Cognitive apparently preserved. At age 5, she was often tired on short-distance walks
and needed bipap assistance during sleep. She was always carried by her parents to
get around, due to weakness and frequent falls, so at age 7 she started using a wheelchair.
She did not eat solid food due to choking. At 8 years old, she started to eat only
through a gastrostomy. At 10 years of age, she had scoliosis and significant lordosis,
winged scapula, axial and appendicular hypotonia, dropped head, grade 2 muscle strength
in the proximal upper limb and distal lower limb, grade 3 in the distal upper limb
and proximal lower limb. Hypoactive osteotendinous reflexes, without signs of pyramidal
release. Broad DNA panel for neuromuscular diseases was requested, and a rare mutation
was identified in the FXR1 gene in homozygosis.

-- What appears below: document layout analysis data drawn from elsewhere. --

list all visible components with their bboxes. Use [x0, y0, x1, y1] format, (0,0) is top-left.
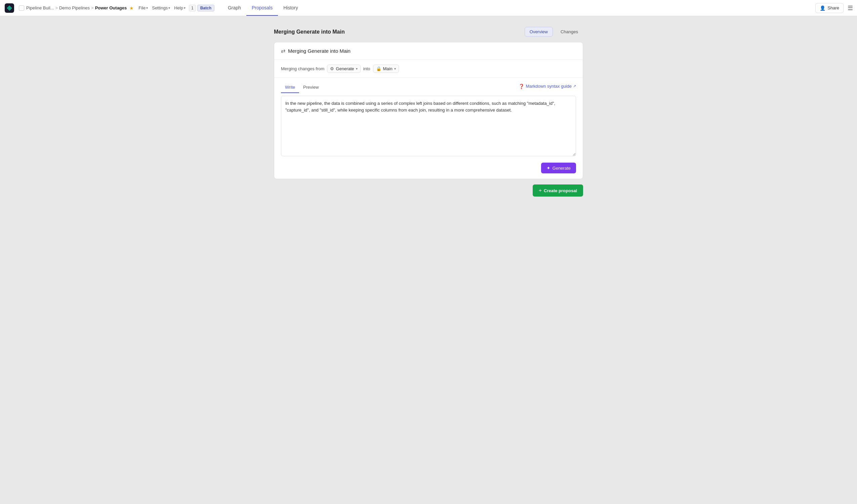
app-logo [4, 3, 15, 14]
write-preview-row: Write Preview ❓ Markdown syntax guide ↗ [274, 78, 583, 93]
proposal-card: ⇄ Merging Generate into Main Merging cha… [274, 42, 583, 179]
top-bar-right: 👤 Share ☰ [815, 3, 853, 13]
sparkle-icon: ✦ [547, 165, 551, 171]
counter-badge: 1 [189, 5, 196, 12]
create-proposal-button[interactable]: + Create proposal [533, 184, 583, 197]
help-icon: ❓ [519, 84, 524, 89]
breadcrumb-item-1[interactable]: Pipeline Buil... [26, 5, 54, 11]
proposal-header: Merging Generate into Main Overview Chan… [274, 27, 583, 37]
person-icon: 👤 [820, 5, 825, 11]
breadcrumb-sep-2: > [91, 5, 94, 11]
card-title: Merging Generate into Main [288, 48, 351, 54]
breadcrumb-current[interactable]: Power Outages [95, 5, 127, 11]
generate-button[interactable]: ✦ Generate [541, 163, 576, 173]
preview-tab[interactable]: Preview [299, 82, 323, 93]
top-bar: Pipeline Buil... > Demo Pipelines > Powe… [0, 0, 857, 16]
tab-proposals[interactable]: Proposals [246, 0, 278, 16]
star-icon[interactable]: ★ [129, 5, 134, 11]
merge-row: Merging changes from ⚙ Generate ▾ into 🔒… [274, 60, 583, 78]
tab-graph[interactable]: Graph [222, 0, 246, 16]
batch-badge[interactable]: Batch [197, 5, 214, 12]
changes-button[interactable]: Changes [556, 27, 583, 37]
settings-chevron-icon: ▾ [168, 6, 170, 10]
from-branch-chip[interactable]: ⚙ Generate ▾ [327, 65, 360, 73]
merge-icon: ⇄ [281, 48, 285, 54]
breadcrumb: Pipeline Buil... > Demo Pipelines > Powe… [19, 5, 134, 11]
overview-button[interactable]: Overview [525, 27, 553, 37]
into-label: into [363, 66, 370, 71]
file-menu: File ▾ Settings ▾ Help ▾ 1 Batch [136, 4, 214, 12]
from-branch-chevron-icon: ▾ [356, 67, 357, 70]
markdown-syntax-link[interactable]: ❓ Markdown syntax guide ↗ [519, 84, 576, 92]
settings-menu-item[interactable]: Settings ▾ [150, 4, 172, 12]
page-icon [19, 5, 24, 11]
help-chevron-icon: ▾ [184, 6, 186, 10]
textarea-wrapper [274, 93, 583, 163]
proposal-header-actions: Overview Changes [525, 27, 583, 37]
generate-row: ✦ Generate [274, 163, 583, 179]
description-textarea[interactable] [281, 96, 576, 156]
create-proposal-row: + Create proposal [274, 184, 583, 197]
file-chevron-icon: ▾ [146, 6, 148, 10]
nav-tabs: Graph Proposals History [222, 0, 303, 16]
write-tab[interactable]: Write [281, 82, 299, 93]
main-content: Merging Generate into Main Overview Chan… [0, 16, 857, 504]
branch-icon: ⚙ [330, 66, 334, 71]
to-branch-chip[interactable]: 🔒 Main ▾ [373, 65, 399, 73]
external-link-icon: ↗ [573, 84, 576, 88]
lock-icon: 🔒 [376, 66, 382, 71]
tab-history[interactable]: History [278, 0, 303, 16]
page-title: Merging Generate into Main [274, 29, 345, 35]
to-branch-chevron-icon: ▾ [394, 67, 396, 70]
share-button[interactable]: 👤 Share [815, 3, 843, 13]
svg-point-1 [9, 7, 11, 9]
plus-icon: + [539, 187, 542, 194]
breadcrumb-item-2[interactable]: Demo Pipelines [59, 5, 90, 11]
from-branch-label: Generate [336, 66, 354, 71]
to-branch-label: Main [383, 66, 392, 71]
write-preview-tabs: Write Preview [281, 82, 323, 93]
help-menu-item[interactable]: Help ▾ [172, 4, 187, 12]
file-menu-item[interactable]: File ▾ [136, 4, 150, 12]
hamburger-icon[interactable]: ☰ [847, 4, 853, 12]
card-title-row: ⇄ Merging Generate into Main [274, 42, 583, 60]
merge-from-label: Merging changes from [281, 66, 324, 71]
breadcrumb-sep-1: > [55, 5, 58, 11]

Discussion: Homozygous pathogenic variants in the FXR1 gene were associated with 2 phenotypes:
congenital myopathy with respiratory failure and bone fractures characterized by a
very early and severe myopathy leading to hypotonia, dysphagia, respiratory failure
and fracture of long bones. Another phenotype presents as congenital myopathy with
“minicore” lesions, which has an early onset and mainly affects the proximal muscles.
It is characterized by muscle weakness, hypotonia and delay in gait acquisition, slowly
progressive course, difficulty running and climbing stairs. There is no cardiac involvement,
but obstructive sleep apnea may occur. The patient described presented early manifestation
and progressive evolution, with gait delay, loss of strength to stand and walk, swallowing
difficulty requiring gastrostomy and obstructive sleep apnea.
Final comments: The patient described has a congenital myopathy phenotype with minicore lesions.
This condition was previously described in the medical literature in only two families,
hence the importance of this report.